DATASET EXTRACT Start Marker

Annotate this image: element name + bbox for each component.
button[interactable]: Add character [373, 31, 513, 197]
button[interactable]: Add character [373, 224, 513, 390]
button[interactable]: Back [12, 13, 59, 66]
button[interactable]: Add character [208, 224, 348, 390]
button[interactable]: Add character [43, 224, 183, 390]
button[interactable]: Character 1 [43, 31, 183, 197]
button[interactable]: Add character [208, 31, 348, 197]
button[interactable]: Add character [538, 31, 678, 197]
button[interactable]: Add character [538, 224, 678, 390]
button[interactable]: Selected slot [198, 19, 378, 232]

DATASET EXTRACT End Marker

→ **TASK STATEMENT**
All of the records above should be given again exactly as written.

→ **SOLUTION**
Annotate this image: element name + bbox for each component.
button[interactable]: Add character [373, 31, 513, 197]
button[interactable]: Add character [373, 224, 513, 390]
button[interactable]: Back [12, 13, 59, 66]
button[interactable]: Add character [208, 224, 348, 390]
button[interactable]: Add character [43, 224, 183, 390]
button[interactable]: Character 1 [43, 31, 183, 197]
button[interactable]: Add character [208, 31, 348, 197]
button[interactable]: Add character [538, 31, 678, 197]
button[interactable]: Add character [538, 224, 678, 390]
button[interactable]: Selected slot [198, 19, 378, 232]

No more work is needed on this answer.